(Beginning of Input data)

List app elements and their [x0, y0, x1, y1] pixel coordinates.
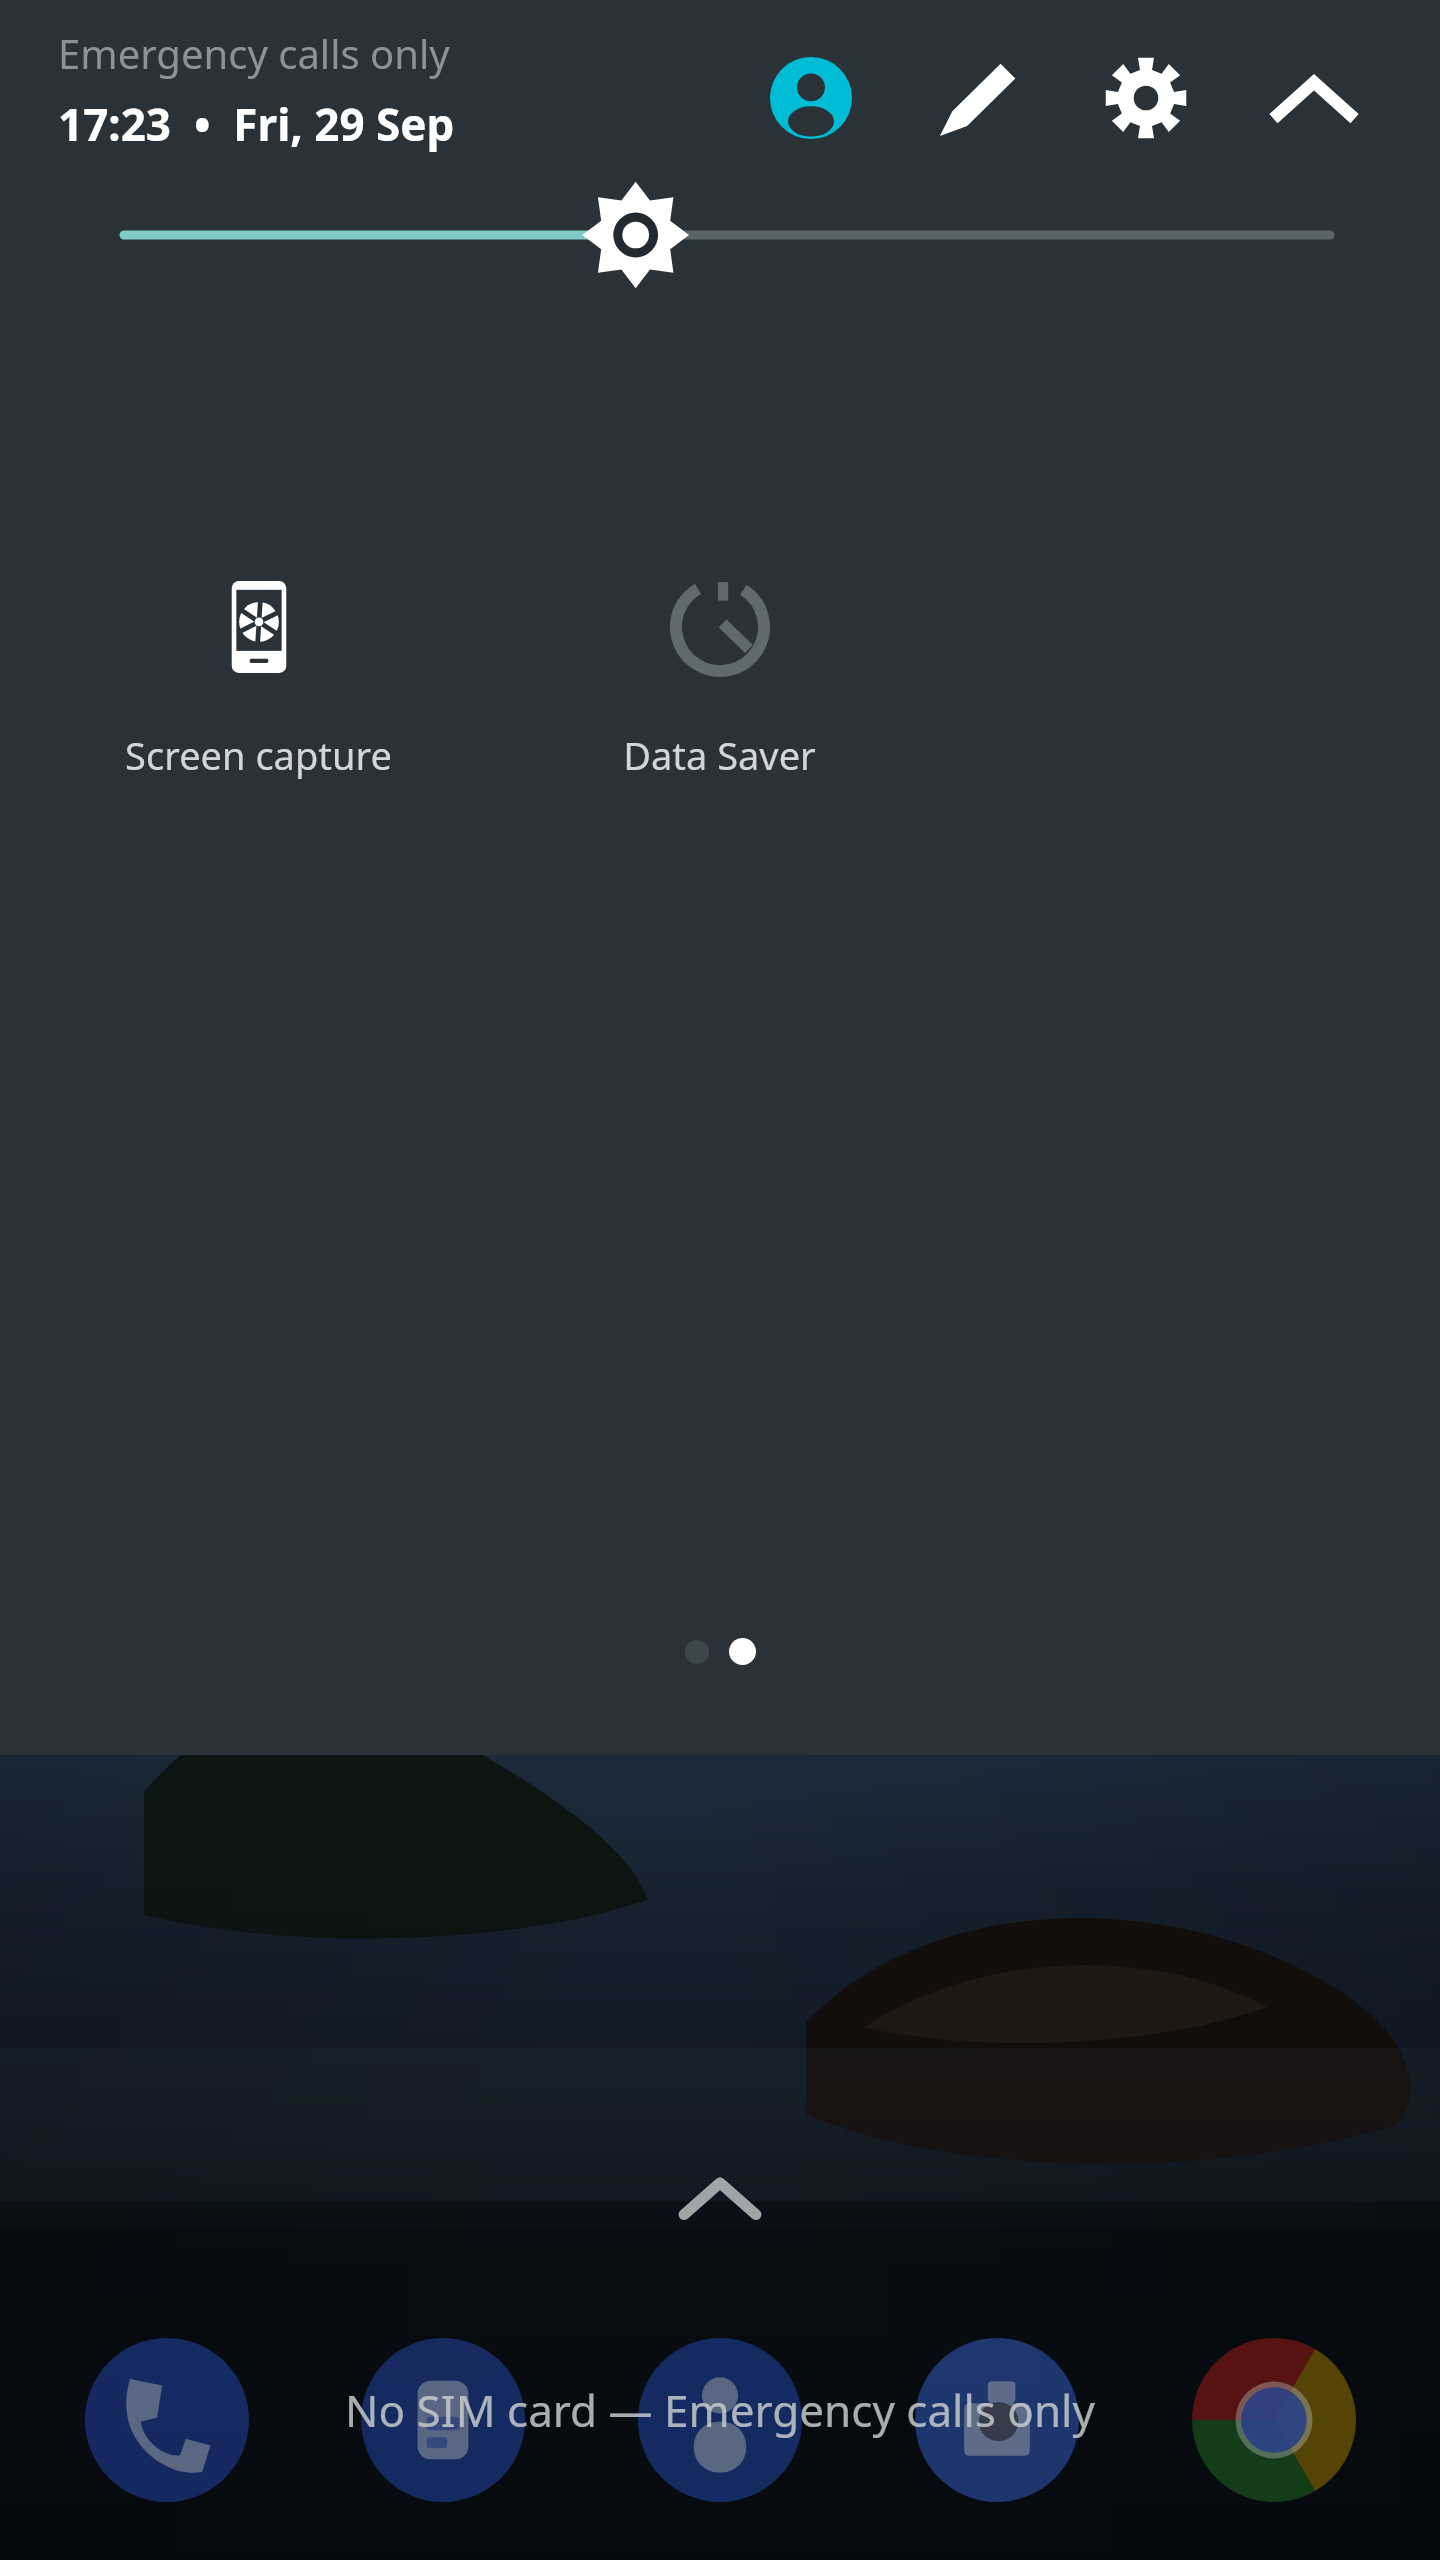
button[interactable]: Chrome — [1179, 2325, 1369, 2515]
staticText: Emergency calls only — [58, 26, 450, 80]
button[interactable]: Camera — [902, 2325, 1092, 2515]
button[interactable]: Open app drawer — [660, 2160, 780, 2250]
staticText: Screen capture — [125, 729, 392, 781]
button[interactable]: Edit tiles — [906, 26, 1050, 170]
staticText: 17:23 • Fri, 29 Sep — [58, 94, 455, 154]
button[interactable]: Phone — [72, 2325, 262, 2515]
button[interactable]: Messages — [348, 2325, 538, 2515]
button[interactable]: Data Saver — [526, 565, 912, 815]
button[interactable]: Brightness — [100, 177, 1340, 293]
staticText: No SIM card — Emergency calls only — [345, 2380, 1095, 2440]
button[interactable]: Screen capture — [65, 565, 451, 815]
button[interactable]: Contacts — [625, 2325, 815, 2515]
staticText: Data Saver — [623, 729, 816, 781]
button[interactable]: Account — [739, 26, 883, 170]
button[interactable]: Settings — [1074, 26, 1218, 170]
button[interactable]: Collapse quick settings — [1242, 26, 1386, 170]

(End of Input data)

* [Task requirements]:
From the first line to the last, copy the records above exactly and drop any pictures.

* [Result of this exercise]:
List app elements and their [x0, y0, x1, y1] pixel coordinates.
button[interactable]: Chrome — [1179, 2325, 1369, 2515]
staticText: Emergency calls only — [58, 26, 450, 80]
button[interactable]: Camera — [902, 2325, 1092, 2515]
button[interactable]: Open app drawer — [660, 2160, 780, 2250]
staticText: Screen capture — [125, 729, 392, 781]
button[interactable]: Edit tiles — [906, 26, 1050, 170]
staticText: 17:23 • Fri, 29 Sep — [58, 94, 455, 154]
button[interactable]: Phone — [72, 2325, 262, 2515]
button[interactable]: Messages — [348, 2325, 538, 2515]
button[interactable]: Data Saver — [526, 565, 912, 815]
button[interactable]: Brightness — [100, 177, 1340, 293]
staticText: No SIM card — Emergency calls only — [345, 2380, 1095, 2440]
button[interactable]: Screen capture — [65, 565, 451, 815]
button[interactable]: Contacts — [625, 2325, 815, 2515]
staticText: Data Saver — [623, 729, 816, 781]
button[interactable]: Account — [739, 26, 883, 170]
button[interactable]: Settings — [1074, 26, 1218, 170]
button[interactable]: Collapse quick settings — [1242, 26, 1386, 170]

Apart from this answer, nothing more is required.